WHAT THE TASK REQUIRES: After finding the line that contains "RELATED PRODUCTS" in the entries below, retype it and every following line precisely, the last included.

WORKING DATA:
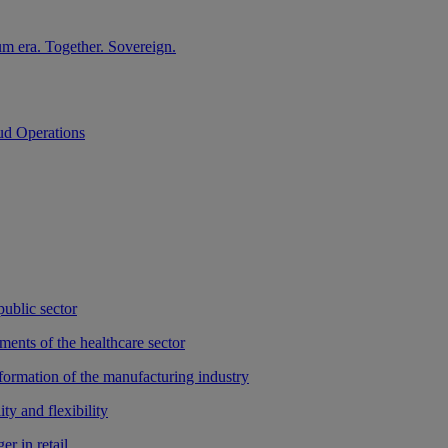
m era. Together. Sovereign.
ud Operations
public sector
ments of the healthcare sector
sformation of the manufacturing industry
ty and flexibility
r in retail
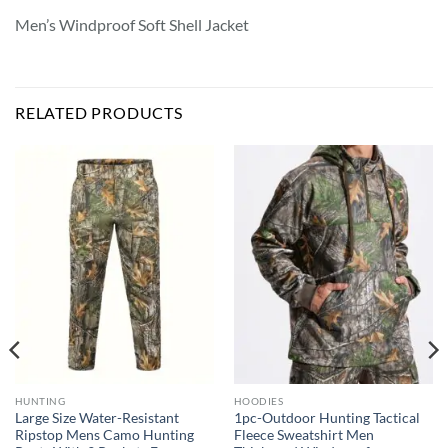
Men’s Windproof Soft Shell Jacket
RELATED PRODUCTS
HUNTING
HOODIES
Large Size Water-Resistant
1pc-Outdoor Hunting Tactical
Ripstop Mens Camo Hunting
Fleece Sweatshirt Men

EXPECTED ANSWER:
RELATED PRODUCTS
HUNTING
HOODIES
Large Size Water-Resistant
1pc-Outdoor Hunting Tactical
Ripstop Mens Camo Hunting
Fleece Sweatshirt Men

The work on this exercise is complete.